WHAT TO WORK ON:
Among the records that follow, count the lines where "употребления" appears, and state the count by itself.

DATA RECORDS:
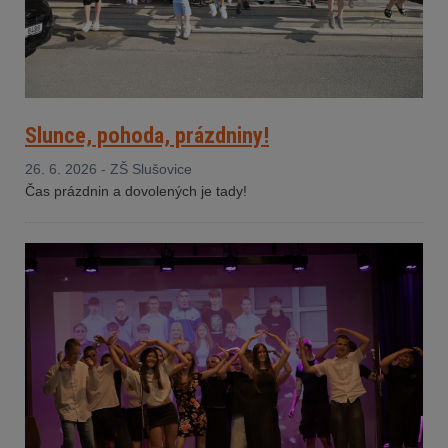
Slunce, pohoda, prázdniny!
26. 6. 2026 - ZŠ Slušovice
Čas prázdnin a dovolených je tady!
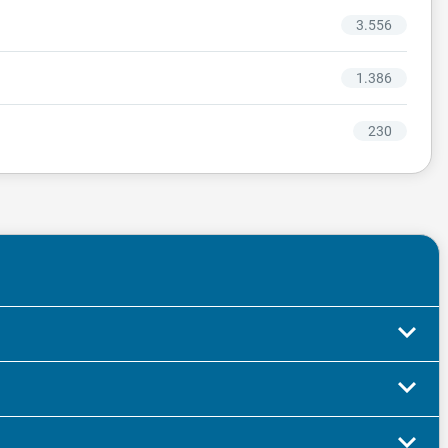
3.556
1.386
230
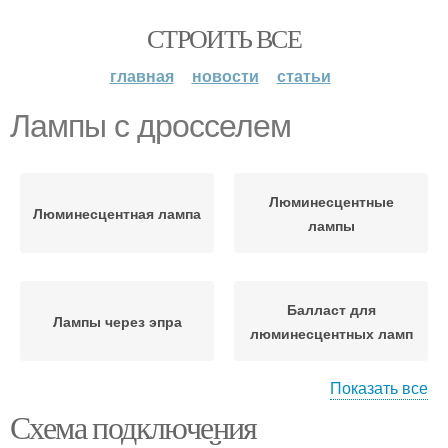
СТРОИТЬ ВСЕ
главная
новости
статьи
Лампы с дросселем
Люминесцентные
Люминесцентная лампа
лампы
Балласт для
Лампы через эпра
люминесцентных ламп
Показать все
Схема подключения
Лампы без стартера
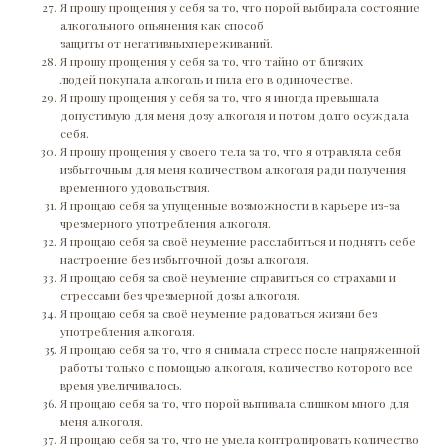
Я прошу прощения у себя за то, что порой выбирала состояние
алкогольного опьянения как способ
защиты от негативныхпереживаний.
Я прошу прощения у себя за то, что тайно от близких
людей покупала алкоголь и пила его в одиночестве.
Я прошу прощения у себя за то, что я иногда превышала
допустимую для меня дозу алкоголя и потом долго осуждала
себя.
Я прошу прощения у своего тела за то, что я отравляла себя
избыточным для меня количеством алкоголя ради получения
временного удовольствия.
Я прощаю себя за упущенные возможности в карьере из-за
чрезмерного употребления алкоголя.
Я прощаю себя за своё неумение расслабиться и поднять себе
настроение без избыточной дозы алкоголя.
Я прощаю себя за своё неумение справиться со страхами и
стрессами без чрезмерной дозы алкоголя.
Я прощаю себя за своё неумение радоваться жизни без
употребления алкоголя.
Я прощаю себя за то, что я снимала стресс после напряженной
работы только с помощью алкоголя, количество которого все
время увеличивалось.
Я прощаю себя за то, что порой выпивала слишком много для
меня алкоголя.
Я прощаю себя за то, что не умела контролировать количество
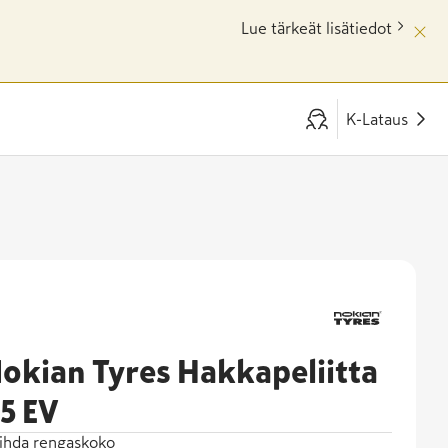
Lue tärkeät lisätiedot
K-Lataus
okian Tyres Hakkapeliitta
5 EV
ihda rengaskoko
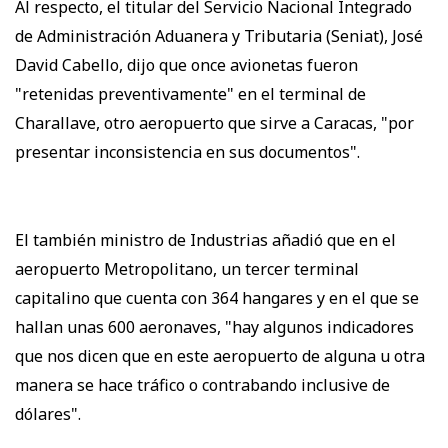
Al respecto, el titular del Servicio Nacional Integrado
de Administración Aduanera y Tributaria (Seniat), José
David Cabello, dijo que once avionetas fueron
"retenidas preventivamente" en el terminal de
Charallave, otro aeropuerto que sirve a Caracas, "por
presentar inconsistencia en sus documentos".
El también ministro de Industrias añadió que en el
aeropuerto Metropolitano, un tercer terminal
capitalino que cuenta con 364 hangares y en el que se
hallan unas 600 aeronaves, "hay algunos indicadores
que nos dicen que en este aeropuerto de alguna u otra
manera se hace tráfico o contrabando inclusive de
dólares".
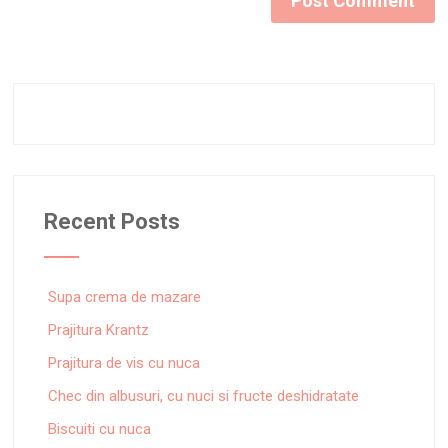
Recent Posts
Supa crema de mazare
Prajitura Krantz
Prajitura de vis cu nuca
Chec din albusuri, cu nuci si fructe deshidratate
Biscuiti cu nuca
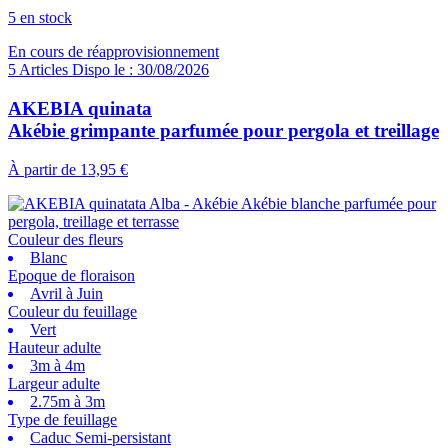
5 en stock
En cours de réapprovisionnement
5 Articles Dispo le : 30/08/2026
AKEBIA quinata
Akébie grimpante parfumée pour pergola et treillage
À partir de
13,95 €
Couleur des fleurs
Blanc
Epoque de floraison
Avril à Juin
Couleur du feuillage
Vert
Hauteur adulte
3m à 4m
Largeur adulte
2.75m à 3m
Type de feuillage
Caduc Semi-persistant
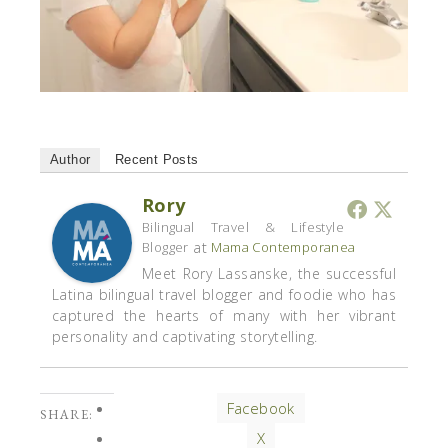
Author
Recent Posts
Rory
Bilingual Travel & Lifestyle
at
Blogger
Mama Contemporanea
Meet Rory Lassanske, the successful
Latina bilingual travel blogger and foodie who has
captured the hearts of many with her vibrant
personality and captivating storytelling.
Facebook
SHARE:
X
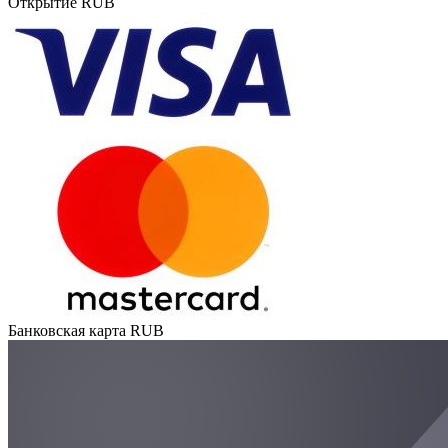
Открытие RUB
Банковская карта RUB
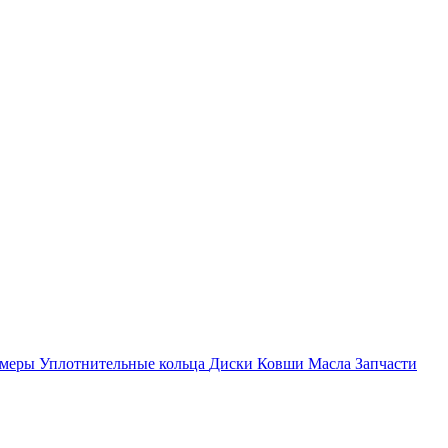
амеры
Уплотнительные кольца
Диски
Ковши
Масла
Запчасти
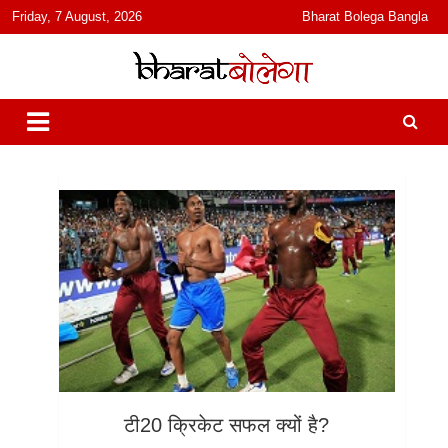
content
Friday, 7 August, 2026
Bharat Bolega Bangla
हिंदी में समाचार, विचार, ऑडियो, वीडियो और फ़ीचर. भारत बोलेगा हिंदी न्यूज़ वेबसाइट
भारत बोलेगा
India: News, Views, Info, Trends & Podcast I जानकारी भी समझदारी भी
और पॉडकास्ट
टी20 क्रिकेट सफल क्यों है?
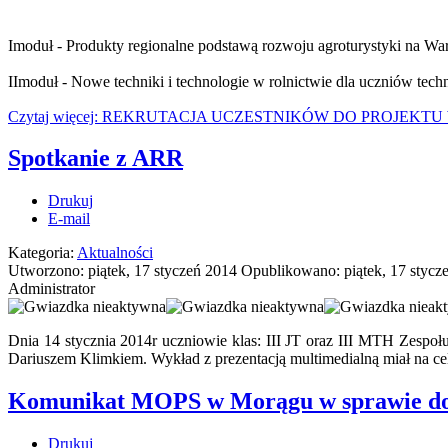
I
moduł - Produkty regionalne podstawą rozwoju agroturystyki na Wa
II
moduł - Nowe techniki i technologie w rolnictwie dla uczniów
tech
Czytaj więcej: REKRUTACJA UCZESTNIKÓW DO PROJE
Spotkanie z ARR
Drukuj
E-mail
Kategoria:
Aktualności
Utworzono: piątek, 17 styczeń 2014
Opublikowano: piątek, 17 stycz
Administrator
Dnia 14 stycznia 2014r uczniowie klas: III JT oraz III MTH Zespo
Dariuszem Klimkiem. Wykład z prezentacją multimedialną miał na cel
Komunikat MOPS w Morągu w sprawie do
Drukuj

RESPONSE:
2